[[ RECORDS FOR THE EXERCISE open ]]

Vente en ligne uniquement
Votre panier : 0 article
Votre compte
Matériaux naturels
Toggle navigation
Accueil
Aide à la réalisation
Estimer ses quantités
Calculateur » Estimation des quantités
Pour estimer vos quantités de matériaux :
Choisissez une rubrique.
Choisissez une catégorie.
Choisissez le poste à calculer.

[[ RECORDS FOR THE EXERCISE closed ]]
[[ RECORDS FOR THE EXERCISE open ]]

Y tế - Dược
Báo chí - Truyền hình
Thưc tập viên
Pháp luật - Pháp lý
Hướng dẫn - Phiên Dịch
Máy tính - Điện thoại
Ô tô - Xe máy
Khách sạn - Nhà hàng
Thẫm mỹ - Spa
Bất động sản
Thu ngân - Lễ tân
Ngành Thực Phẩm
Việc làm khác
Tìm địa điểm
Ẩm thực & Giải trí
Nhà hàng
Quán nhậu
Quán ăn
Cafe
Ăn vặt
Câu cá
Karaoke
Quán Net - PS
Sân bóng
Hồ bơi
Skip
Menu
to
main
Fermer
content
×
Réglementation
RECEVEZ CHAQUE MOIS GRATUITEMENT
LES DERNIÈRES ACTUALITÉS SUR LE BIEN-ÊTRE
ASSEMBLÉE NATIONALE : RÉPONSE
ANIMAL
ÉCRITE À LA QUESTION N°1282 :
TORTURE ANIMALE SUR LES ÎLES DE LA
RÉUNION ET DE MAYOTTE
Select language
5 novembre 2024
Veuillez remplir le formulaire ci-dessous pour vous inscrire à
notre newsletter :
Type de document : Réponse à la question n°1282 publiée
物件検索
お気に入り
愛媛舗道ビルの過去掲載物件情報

[[ RECORDS FOR THE EXERCISE closed ]]

INSTRUCTIONS FOR THE TASK:
Among the records above, repeat exactly the line with "Matériaux naturels", the line with "Choisissez le poste à calculer.", and every line in between, and only those.

RESULT OF THE TASK:
Matériaux naturels
Toggle navigation
Accueil
Aide à la réalisation
Estimer ses quantités
Calculateur » Estimation des quantités
Pour estimer vos quantités de matériaux :
Choisissez une rubrique.
Choisissez une catégorie.
Choisissez le poste à calculer.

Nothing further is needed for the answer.